英語の「proper(適切な・正式な)」が名前の由来になっています。
たとえば「john smith」を渡すと「John Smith」が返ります。
人名や会社名の表記をきれいに整えたいときに便利です。
NOTE
PROPER関数はExcelの基本関数です。バージョンを問わず、すべてのExcel(Microsoft 365・Web版も含む)で使えます。
書式と引数
=PROPER(文字列)
| 引数 | 必須/省略可 | 説明 |
|---|---|---|
| 文字列 | 必須 | 先頭を大文字に変換したい文字列またはセル参照 |
引数は1つだけのシンプルな関数です。
セル参照か、ダブルクォーテーションで囲んだ文字列を指定します。
PROPER関数が変換するもの・しないもの
PROPER関数は、英字の大文字・小文字だけを操作する関数です。
何が変換されて、何がそのまま残るのか整理しておきましょう。
- 半角アルファベット: hello world → Hello World(各単語の先頭が大文字に)

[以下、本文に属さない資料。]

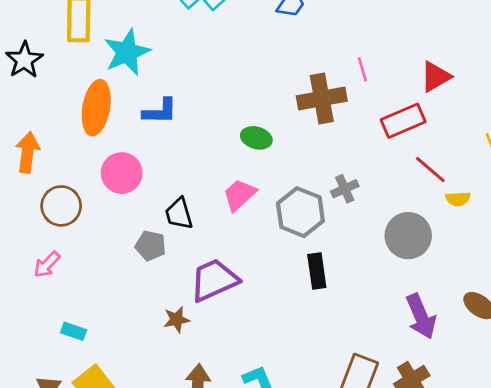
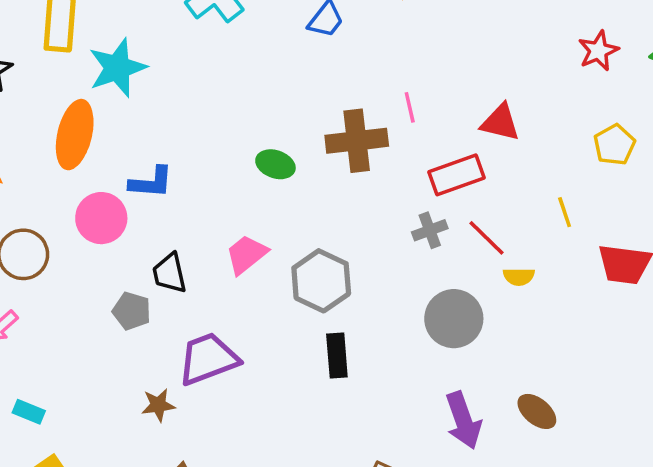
red triangle: (436, 77) -> (500, 122), turned 40
blue L-shape: (160, 111) -> (151, 182), moved
green ellipse: (256, 138) -> (275, 164), moved
gray cross: (345, 189) -> (430, 230), moved

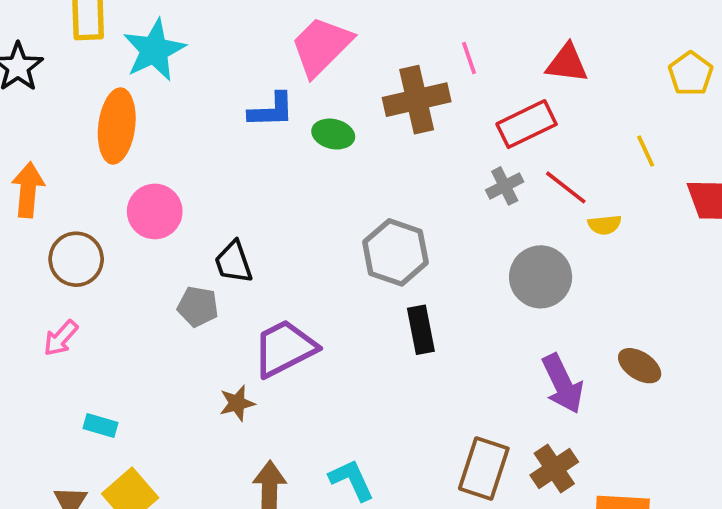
blue L-shape: (151, 182) -> (271, 110), moved
pink trapezoid: (246, 254) -> (321, 46), moved, size x1.4

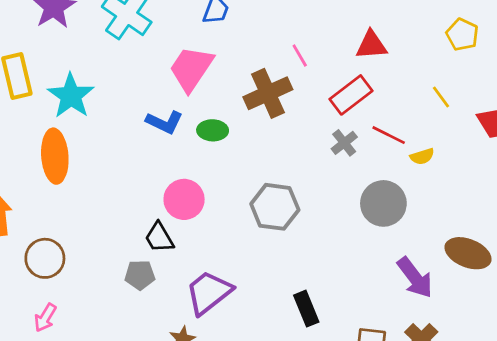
blue L-shape: (271, 110) -> (164, 122), turned 39
pink circle: (155, 211) -> (184, 199), moved
black rectangle: (421, 330) -> (306, 309), moved
brown ellipse: (640, 366) -> (468, 253), size x1.4

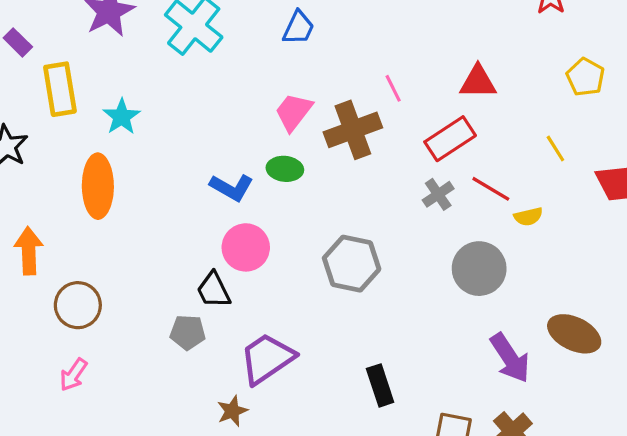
pink trapezoid: (191, 69) -> (293, 112), moved, size x0.7
cyan star: (71, 96) -> (122, 117), size x0.7
blue L-shape: (164, 122) -> (232, 187), moved

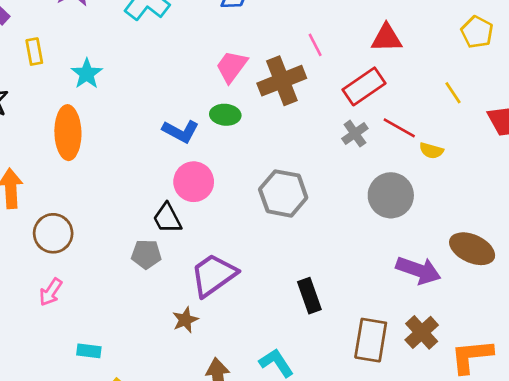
yellow rectangle: (60, 89) -> (34, 52), size x0.6
yellow semicircle: (528, 217) -> (431, 151), turned 30
purple arrow: (510, 358) -> (418, 270), turned -36

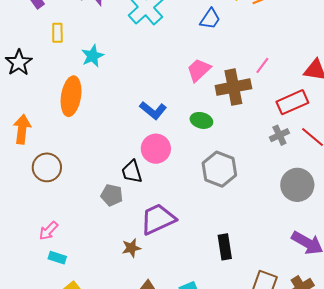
pink line: (315, 45) -> (262, 65), turned 54
green ellipse: (225, 115) -> (201, 120), moved
pink arrow: (51, 292) -> (48, 231), moved

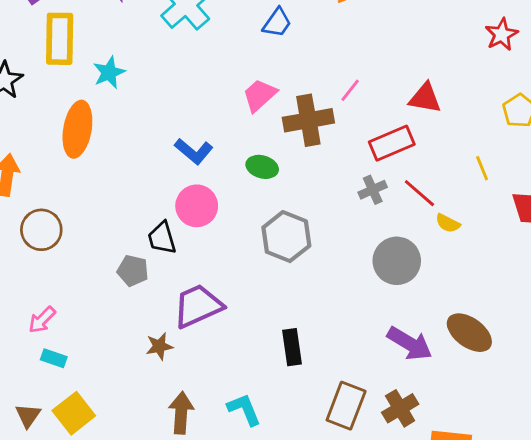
yellow rectangle: (57, 33) -> (60, 39), size x1.8

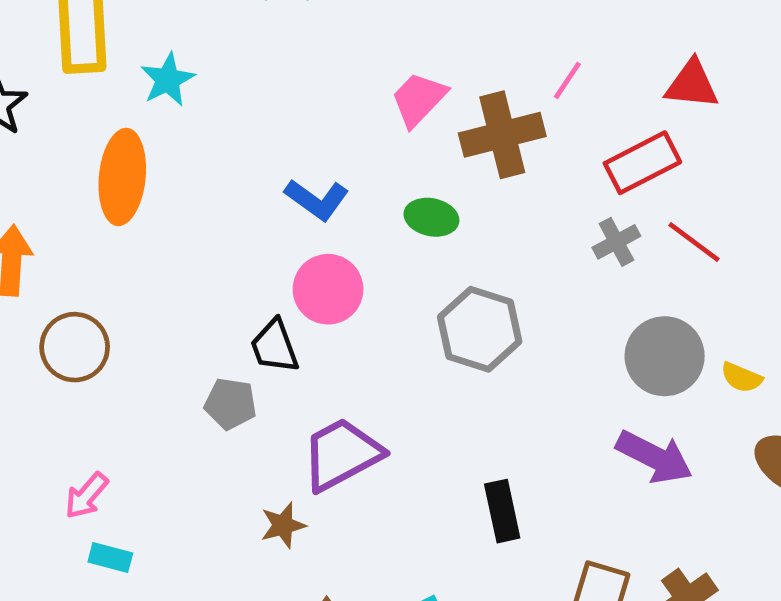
yellow semicircle: (448, 223) -> (741, 377), moved
purple arrow: (410, 344) -> (654, 457), moved

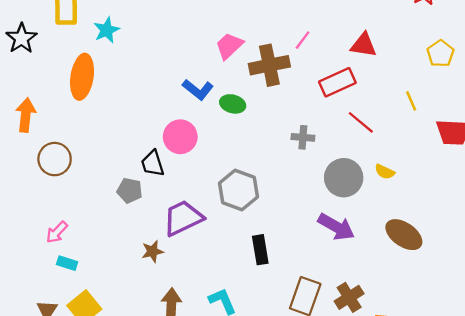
blue L-shape: (317, 200) -> (198, 90), moved
gray cross: (616, 242) -> (303, 137), moved, turned 30
gray hexagon: (480, 329) -> (238, 190), moved
yellow semicircle: (741, 377) -> (385, 172), moved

- 全角アルファベット: hello → Hello(全角のまま先頭が大文字に)
- 数字: 123 → 123(そのまま)
- 記号: @、-、/ → そのまま(ただし直後の文字は大文字になる)
- カタカナ・漢字: エクセル、関数 → そのまま
- すでに正しい形: Hello → Hello(そのまま返る)
全角の英字も変換対象になる点は覚えておくと役立ちます。
ただし全角を半角にする変換はしないので、半角化したいときはASC関数と組み合わせましょう。
PROPER関数の基本的な使い方
セル参照で変換する
セルA2に「john smith」と入っている場合、次のように書きます。
=PROPER(A2)
結果は「John Smith」です。
スペースで区切られた各単語の先頭文字が大文字に変換されます。
残りの文字はすべて小文字になるので、「JOHN SMITH」を渡しても同じ結果です。
直接文字列を入力して変換する
セル参照を使わずに、数式の中に文字列を直接書くこともできます。
=PROPER("hello world")
結果は「Hello World」です。
文字列はダブルクォーテーションで囲むのを忘れないようにしてください。
ちょっとした動作確認をしたいときに便利な書き方です。
数字・記号の直後が大文字になる仕様(2nd → 2Nd)
PROPER関数には、少しクセのある仕様があります。
数字や記号の直後にある英字も「単語の先頭」として扱われます。
たとえば次のような変換が起きます。
- 2nd → 2Nd
- 3rd-floor → 3Rd-Floor
- o’brien → O’Brien
- 2-way street → 2-Way Street
ハイフンやアポストロフィの後ろも大文字になるのがポイントです。
「O’Brien」のような名前では自然な結果ですが、「2Nd」は意図しない形ですよね。
このクセを知っておくと、想定外の変換結果に慌てずに済みます。
変換結果を値として貼り付ける方法
PROPER関数の結果は数式です。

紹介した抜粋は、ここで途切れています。